Yesterday, the Federal Circuit held that the International Trade Commission's decisions "pertaining to trademark infringement or validity are not entitled to preclusive effect in the district courts." The ITC is an independent federal agency with authority to investigate trademark and other IP infringement claims. If the ITC finds that a trademark has been infringed, it has the power to bars imports of infringing goods and to prohibit the marketing and sale of infringing goods in the U.S.

Yesterday's holding is one result of an ongoing dispute between Segway, Inc. and Swagway, LLC, both of which make personal transporter devices. Segway filed a complaint with the ITC against Swagway in May 2016, alleging that Swagway's use of the trademarks SWAGWAY and SWAGTRON infringe the SEGWAY marks. Swagway proposed a consent order stipulating that it would not sell or import SWAGWAY-branded personal transporter products. After a hearing, the ITC issued a decision on the merits, using the Fed Circuit's DuPont factors to find that the SWAGWAY marks infringed the SEGWAY marks, while the SWAGTRON marks did not. In a footnote, the Commission denied Swagway's proposed consent order.

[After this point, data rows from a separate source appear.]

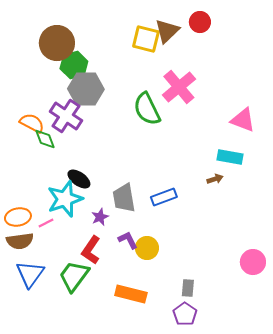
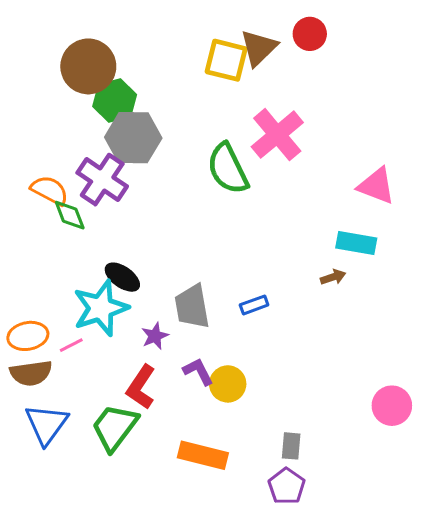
blue rectangle: (164, 197) -> (254, 305), size x0.7

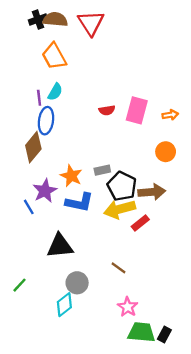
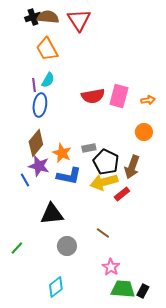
red semicircle: (107, 110) -> (93, 96), size x1.6
brown diamond: (33, 147) -> (36, 143), moved
purple star: (45, 191) -> (39, 166), turned -30
brown arrow: (152, 192) -> (132, 167), turned 115
cyan diamond: (64, 305) -> (56, 287), moved

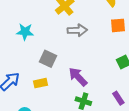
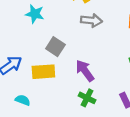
yellow rectangle: (40, 83) -> (43, 72), size x1.5

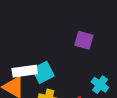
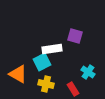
white rectangle: (25, 71) -> (52, 49), moved

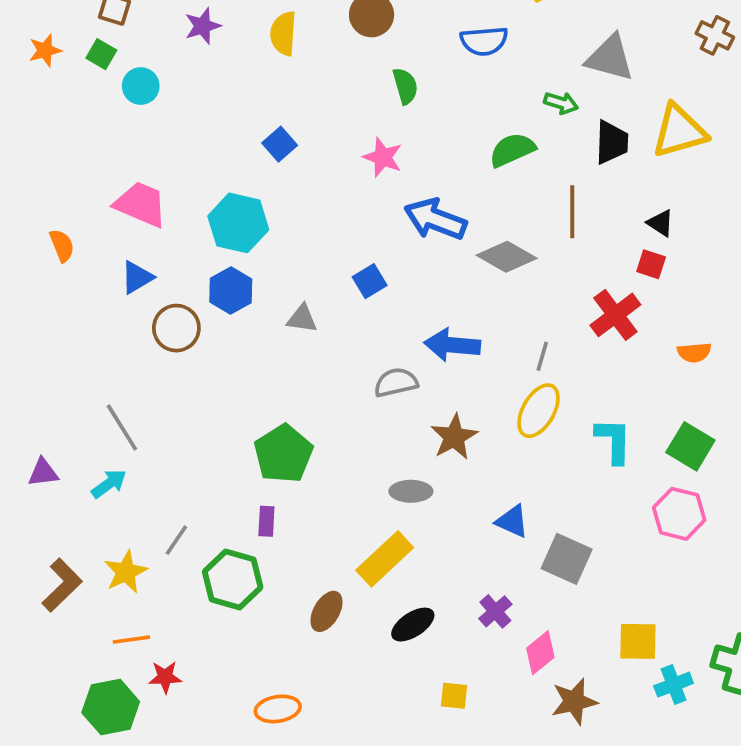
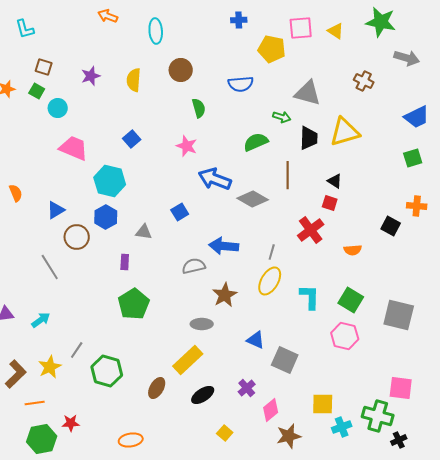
pink trapezoid: (141, 204) -> (74, 148), moved
gray line: (122, 428) -> (50, 267), moved
purple rectangle: (266, 521) -> (125, 262), moved
orange line: (131, 640) -> (35, 403), moved
yellow square: (454, 696) -> (225, 433), turned 35

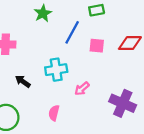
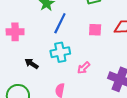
blue line: (72, 32) -> (60, 23), moved

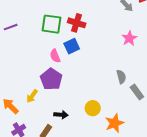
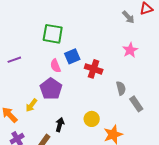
red cross: (77, 23) -> (94, 69), moved
purple line: (11, 27) -> (14, 60), moved
black arrow: (61, 115) -> (60, 125), turned -80

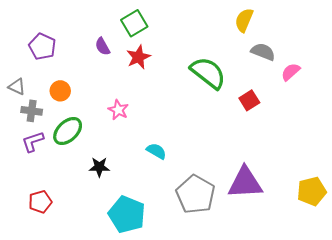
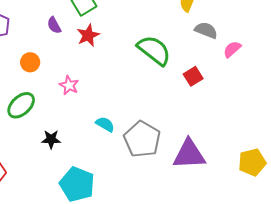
orange circle: (60, 91) -> (30, 62), moved
gray pentagon: (195, 194) -> (142, 139), moved

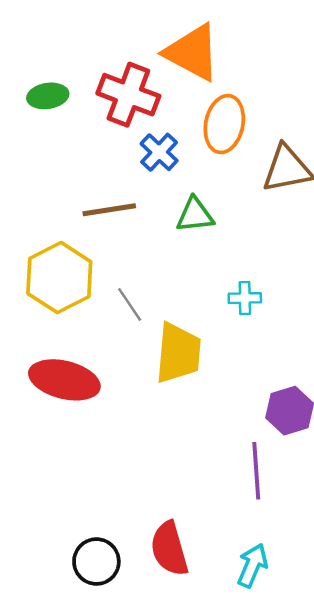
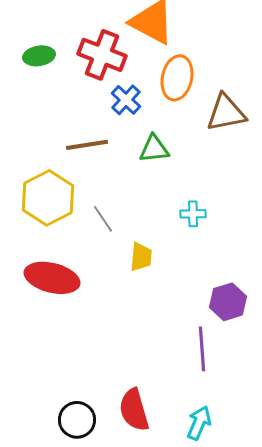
yellow trapezoid: (178, 353) -> (141, 257), size x0.6

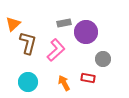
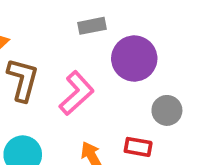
gray rectangle: (64, 23) -> (92, 26), moved

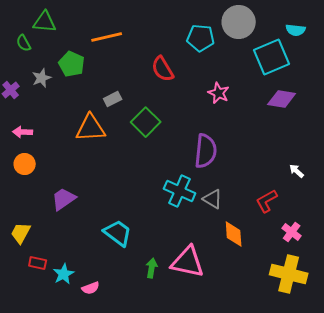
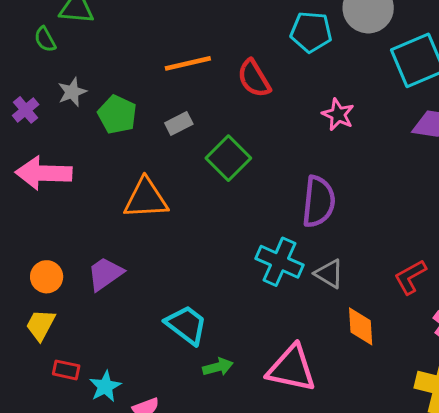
orange line: (107, 37) -> (188, 63), moved
green pentagon: (72, 64) -> (117, 114), moved
orange triangle: (91, 128) -> (146, 199), moved
pink arrow: (23, 132) -> (44, 173), size x1.8
orange circle: (25, 164) -> (47, 277), moved
green arrow: (152, 268) -> (218, 367), moved, turned 66

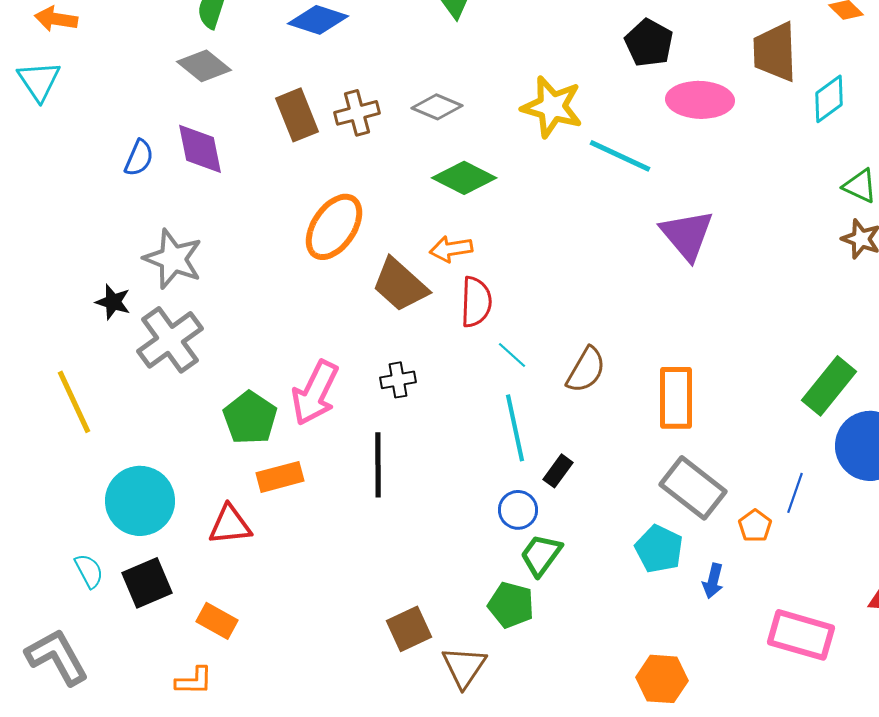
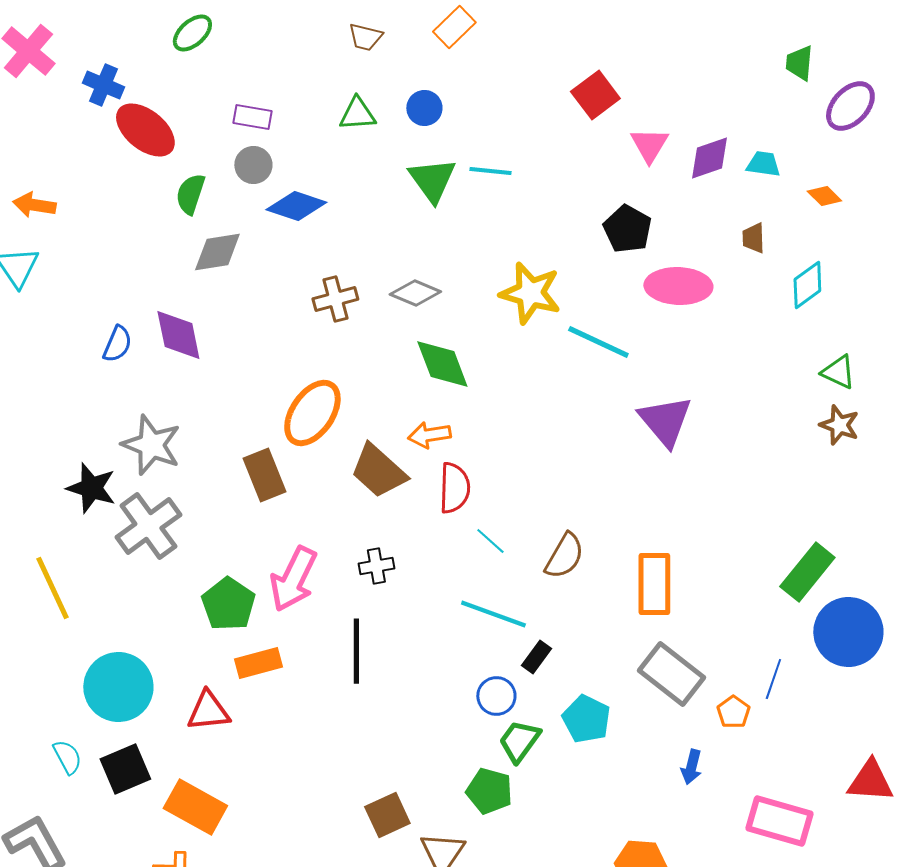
brown trapezoid: (775, 52) -> (753, 238), size x0.5
gray diamond: (204, 66) -> (217, 252), moved, turned -48
brown rectangle: (297, 115) -> (264, 475), moved
green diamond: (464, 178) -> (442, 364), turned 42
black star: (113, 302) -> (91, 488), size x1.4
cyan line: (515, 428) -> (493, 614), turned -58
cyan pentagon: (659, 549) -> (586, 719), moved
orange rectangle: (217, 621) -> (195, 807), size x1.5

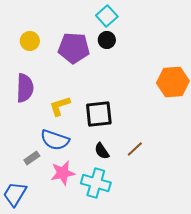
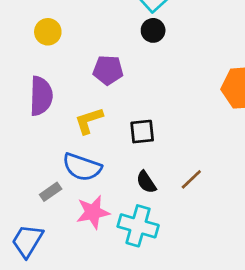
purple pentagon: (74, 48) -> (108, 70), moved, size x0.7
black square: (99, 114) -> (142, 132), size x0.7

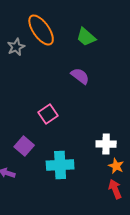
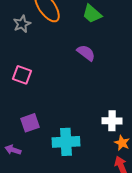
pink square: (48, 114) -> (22, 75), moved, turned -36
purple square: (24, 146) -> (30, 123), turned 30

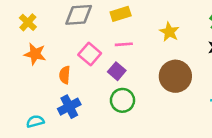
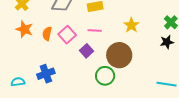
orange semicircle: (65, 75) -> (47, 34), moved
brown circle: (175, 76) -> (119, 55), moved
green circle: (123, 100) -> (105, 76), moved

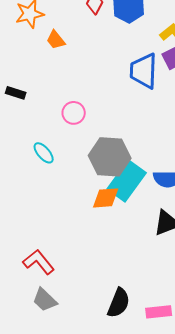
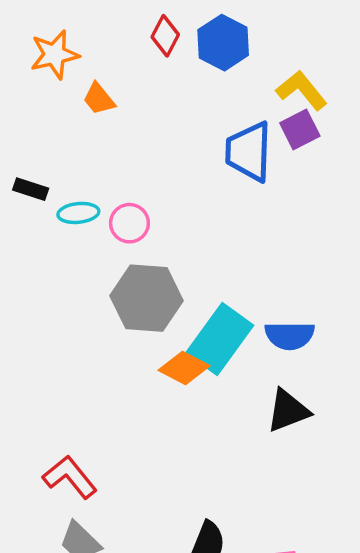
cyan ellipse: (44, 153) -> (78, 213), moved, turned -55
gray hexagon: (110, 157) -> (147, 298), moved
orange diamond: (106, 198) -> (184, 368), turned 32

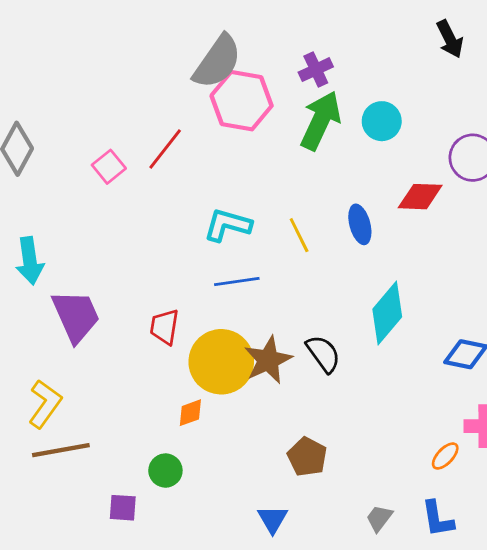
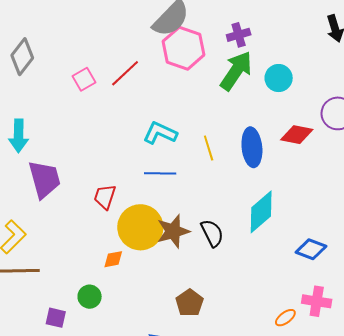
blue ellipse: (360, 224) -> (252, 147), size x1.4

Though the ITC's decision on the merits was functionally identical to Swagway's proposed consent order, Swagway appealed the denial of the consent order. Why? Swagway was concerned that the decision on the merits would have preclusive effect on the parties' ongoing trademark infringement case in the District of Delaware, while a consent order would not. The Fed Circuit alleviated that concern. Citing its previous findings that ITC decisions on patent issues have no preclusive effect, the Fed Circuit determined that there was no reason to treat the Commission's trademark decisions any differently.

How does this jive with the Supreme Court ruling in B&B Hardware, Inc. v. Hargis Indus., Inc. that decisions by the Trademark Trial and Appeal Board (which also applies the DuPont factors to likelihood of confusion questions) can have preclusive effect over district court decisions? Time will tell...

We see no reason to differentiate between the effect of the Commission’s patent-based decisions and the Commission’s decisions regarding trademarks. ... [T]he Commission’s decisions pertaining to trademark infringement or validity are not entitled to preclusive effect in the district courts.